No matter your age, I am sure that you understand the importance of passion. As children, we have boundless curiosity and a thirst for knowledge. With time, these traits ebb away as we are told to adapt to the “real world” where conformity and results are far more treasured. As current student, I understand the pressure to conform to the pressure of society – to take up a degree or job that you have no real interest in for the money.

And yet, there is a real danger in giving in, in deciding that you have to listen to others. If you start to compromise on your beliefs, there is no end to it. It is no surprise that so many people are unhappy with their jobs. How contented can one if you hate what you are doing?

When I look at my role models, people like Steve Jobs, Richard Feynman, Carl Sagan, Warren Buffett or Richard Branson, they all share one trait – they love their jobs and wouldn’t trade a dime in the world to do something else.

When I was young, I used to admire the smartest and brightest people around me. Those who effortlessly scored top grades, who aced their exams, who made everything look like a breeze. As I grow older, I noticed a change. The people who were succeeding the most in life weren’t these people at all. The people who were excelling in life (not exams mind you) were those who were honest, who had a determination to never say no, who never compromised on their convictions even if no one believed in them. The ability to excel in an exam, or superior intellect while useful, was not pre-requisites to success at all.

Living in Singapore, I understand full well the importance of material wealth. Money gives us a real power and ability to do the things we want to do in life. However, focusing on money alone will not make one happy.
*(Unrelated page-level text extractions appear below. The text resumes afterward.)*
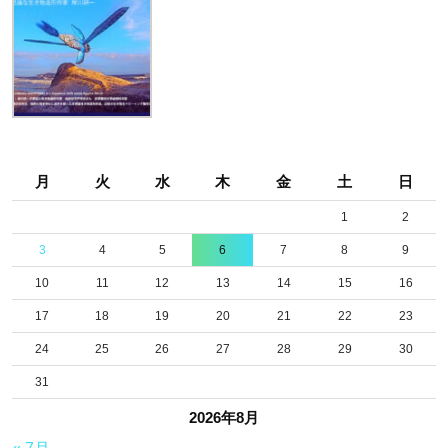
月
火
水
木
金
土
日
1
2
3
4
5
6
7
8
9
10
11
12
13
14
15
16
17
18
19
20
21
22
23
24
25
26
27
28
29
30
31
2026年8月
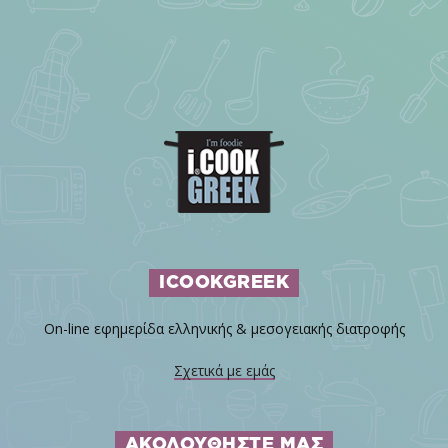
ICOOKGREEK
On-line εφημερίδα ελληνικής & μεσογειακής διατροφής
Σχετικά με εμάς
ΑΚΟΛΟΥΘΗΣΤΕ ΜΑΣ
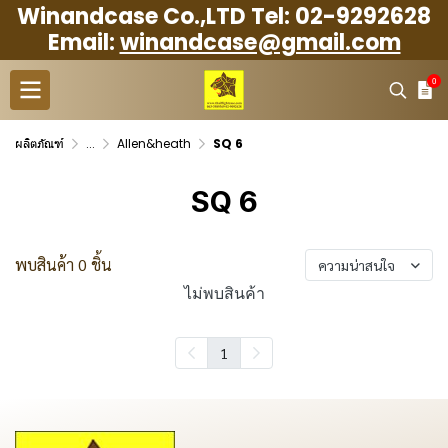
Winandcase Co.,LTD Tel: 02-9292628
Email:
winandcase@gmail.com
0
ผลิตภัณฑ์
...
Allen&heath
SQ 6
SQ 6
พบสินค้า 0 ชิ้น
ความน่าสนใจ
ไม่พบสินค้า
1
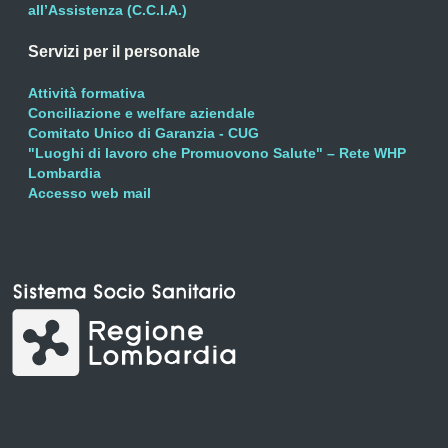
all’Assistenza (C.C.I.A.)
Servizi per il personale
Attività formativa
Conciliazione e welfare aziendale
Comitato Unico di Garanzia - CUG
"Luoghi di lavoro che Promuovono Salute" – Rete WHP
Lombardia
Accesso web mail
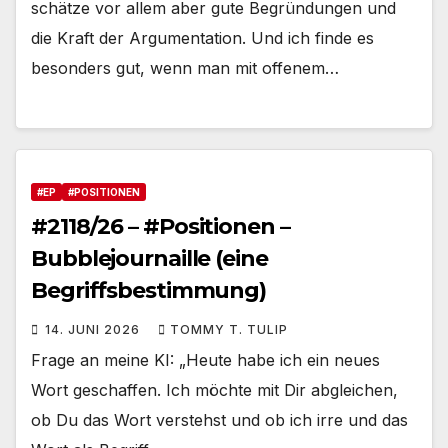
schätze vor allem aber gute Begründungen und
die Kraft der Argumentation. Und ich finde es
besonders gut, wenn man mit offenem…
#EP
#POSITIONEN
#2118/26 – #Positionen –
Bubblejournaille (eine
Begriffsbestimmung)
14. JUNI 2026
TOMMY T. TULIP
Frage an meine KI: „Heute habe ich ein neues
Wort geschaffen. Ich möchte mit Dir abgleichen,
ob Du das Wort verstehst und ob ich irre und das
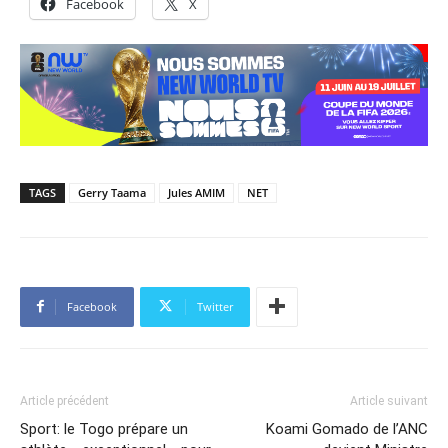
Facebook
X
TAGS
Gerry Taama
Jules AMIM
NET
Facebook
Twitter
Article précédent
Article suivant
Sport: le Togo prépare un
Koami Gomado de l’ANC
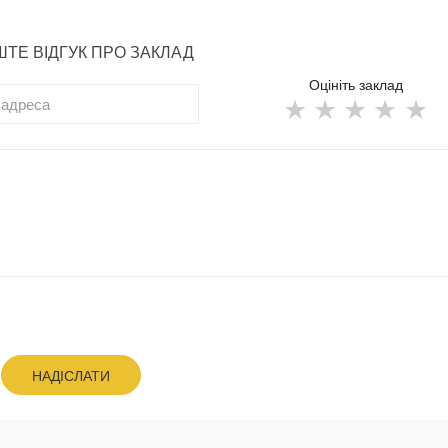
ТЕ ВІДГУК ПРО ЗАКЛАД
Оцініть заклад
НАДІСЛАТИ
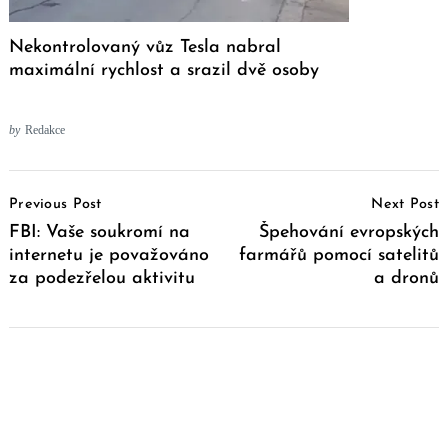
Nekontrolovaný vůz Tesla nabral
maximální rychlost a srazil dvě osoby
by
Redakce
Post
Previous Post
Next Post
Navigation
FBI: Vaše soukromí na
Špehování evropských
internetu je považováno
farmářů pomocí satelitů
za podezřelou aktivitu
a dronů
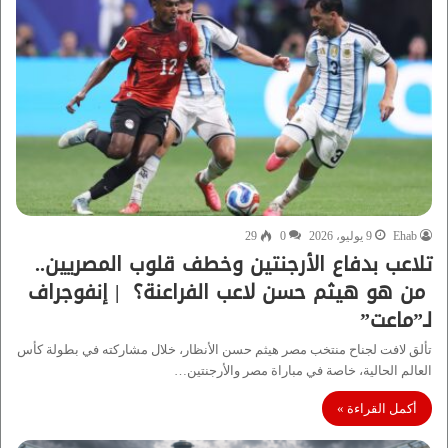
Ehab
9 يوليو، 2026
0
29
تلاعب بدفاع الأرجنتين وخطف قلوب المصريين..
من هو هيثم حسن لاعب الفراعنة؟ | إنفوجراف
لـ”ماعت”
تألق لافت لجناح منتخب مصر هيثم حسن الأنظار، خلال مشاركته في بطولة كأس
العالم الحالية، خاصة في مباراة مصر والأرجنتين…
أكمل القراءة »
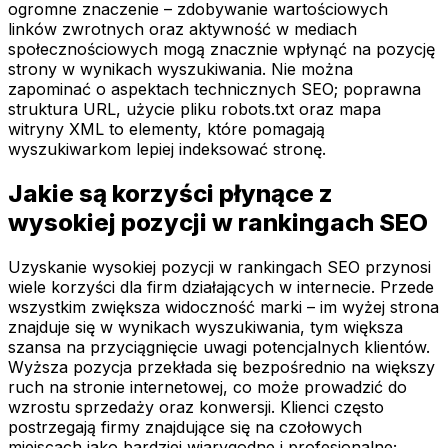
ogromne znaczenie – zdobywanie wartościowych
linków zwrotnych oraz aktywność w mediach
społecznościowych mogą znacznie wpłynąć na pozycję
strony w wynikach wyszukiwania. Nie można
zapominać o aspektach technicznych SEO; poprawna
struktura URL, użycie pliku robots.txt oraz mapa
witryny XML to elementy, które pomagają
wyszukiwarkom lepiej indeksować stronę.
Jakie są korzyści płynące z
wysokiej pozycji w rankingach SEO
Uzyskanie wysokiej pozycji w rankingach SEO przynosi
wiele korzyści dla firm działających w internecie. Przede
wszystkim zwiększa widoczność marki – im wyżej strona
znajduje się w wynikach wyszukiwania, tym większa
szansa na przyciągnięcie uwagi potencjalnych klientów.
Wyższa pozycja przekłada się bezpośrednio na większy
ruch na stronie internetowej, co może prowadzić do
wzrostu sprzedaży oraz konwersji. Klienci często
postrzegają firmy znajdujące się na czołowych
miejscach jako bardziej wiarygodne i profesjonalne;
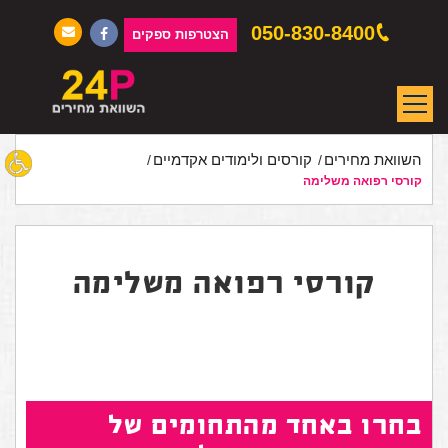
050-830-8400
הצטרפות ספקים
השוואת מחירים
קורסים ולימודים אקדמיים
קורסי רפואה משלימה
קורסי רפואה משלימה
בחרו באחד מהתחומים של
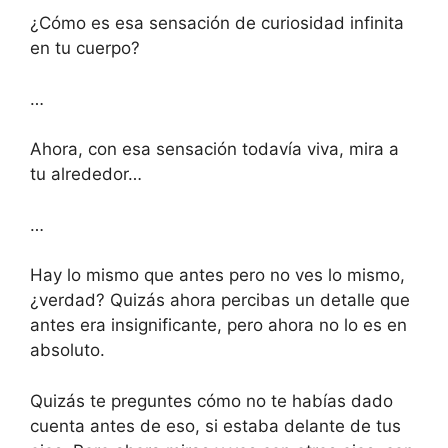
¿Cómo es esa sensación de curiosidad infinita
en tu cuerpo?
…
Ahora, con esa sensación todavía viva, mira a
tu alrededor…
…
Hay lo mismo que antes pero no ves lo mismo,
¿verdad? Quizás ahora percibas un detalle que
antes era insignificante, pero ahora no lo es en
absoluto.
Quizás te preguntes cómo no te habías dado
cuenta antes de eso, si estaba delante de tus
In order to do great work, you need to have the passion to sustain you throughout your journey. I know an abundance of friends who are jaded, discontented and am unhappy with their lives despite landing prestigious degrees or jobs. I truly believe that if you can do great work, and offer a valuable service to others, the money will follow. Life simply does not work the other way round.

Inspired by Benjamin Graham, I believe that I have found something that I intimately connect with, that gets me excited everyday to wake up to, and something that I believe that I can excel in professionally in the future. To those who have not found something that they love, please keep looking. While it is not easy, take solace that you are not the first in this journey. Ultimately, if you can believe in yourself, that’s all it takes for you to succeed.